April 19, 2007
Wireless sensors from ShotSpotter placed in high-crime metro areas can tell cops immediately when gunfire occurs.
Northern California-based ShotSpotter, the world's leading developer of gunshot location technology, recently announced the release of an upgrade to its highly effective weapons-fire detection system, ShotSpotter Gunshot Location System (GLS). Release 5.0 includes a new mobile version (PSC Mobile) of ShotSpotter's Public Safety Console (PSC) that provides real-time updates on gunshot events, including "dot on the map" incident details with visual and audio alerts for officers and medical personnel in the field.
The system is used domestically by police departments (and other first responders) in large and small cities to quickly and accurately detect gunshots as they occur. By deploying sensors throughout a coverage area, ShotSpotter puts accurate information immediately into the hands of police. Rather than depending on good Samaritans or victims to phone 911 in the minutes or hours following shots fired, police can be fed accurate data about the time, exact location, and situational details -- including video -- surrounding a gunfire incident.
"Because people in areas with frequent gun violence are afraid to call in, or they are immune to the sound of shots, less than 50% nationally get reported to police," says Gregg Rowland, senior vice president at ShotSpotter. "We give police information that they didn't have before; now they get all the gunshots fired in the city. Citizens are not trained observers. They may hear the echo off a building, or they may hear it from one direction when it came from another. The call may come in five to ten minutes after the event happens and send first responders on wild goose chases; first responders can't figure out where it came from, and they get there too late to render any aid, or to get any witnesses, or to get forensic information. We present gunshot information to them within 10 to 15 seconds. Officers sometimes arrive while the shooting is still going on. They can render aid to individuals, get video, identify witnesses, and get evidence left behind by the shooter, which is better for criminal prosecution."

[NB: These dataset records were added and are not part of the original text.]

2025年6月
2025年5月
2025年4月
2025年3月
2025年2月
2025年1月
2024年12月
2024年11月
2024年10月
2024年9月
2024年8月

"There is a deterrence factor," says Rowland. "Cities tell you that once they make a few arrests due to it and they announce it publicly, that deterrence factor is huge and has been a good bit of the impact in reducing violent crime in the cities where it's installed. The gang members do bravado shooting, just to make themselves known -- those, and gang-style murders, don't happen in ShotSpotter cities any more."

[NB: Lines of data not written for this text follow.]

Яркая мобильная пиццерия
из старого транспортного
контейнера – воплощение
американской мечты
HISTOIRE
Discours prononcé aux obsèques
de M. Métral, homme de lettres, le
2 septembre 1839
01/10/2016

Wireless sensors are at the heart of the ShotSpotter system, and Release 5.0 adds mobile sensors for individuals and vehicles.

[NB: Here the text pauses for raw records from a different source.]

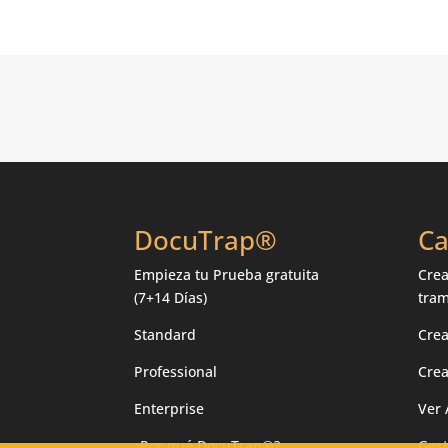
DocuTrap®
Ca
Empieza tu
Prueba gratuita
Crea
(7+14 Días)
tra
Standard
Cre
Professional
Crea
Enterprise
Ver 
¿Por qué DocuTrap®?
Gest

"We have highly portable sensors to be mounted on officers, soldiers, SWAT teams, etc., so it's people moving around," Rowland says. "It took the ability to use prolific wireless networks to make this happen. We need good coverage. By having all this good wireless technology out there, we can build these small, portable, compact sensors."
The portable sensors are about the size of two PDAs stacked on top of one another, and include an antenna, batteries, and support for any radio network that users might need to connect to, including 802.11a/b and new licensed bands.
"Version 5.0 is a lot more wireless-friendly," says company senior vice president Gregg Rowland. "It includes the ability to use any wireless network to connect our sensors. Our older software was designed to communicate over phone lines. Now, we can plug our sensors into any network. We're wireless-agnostic."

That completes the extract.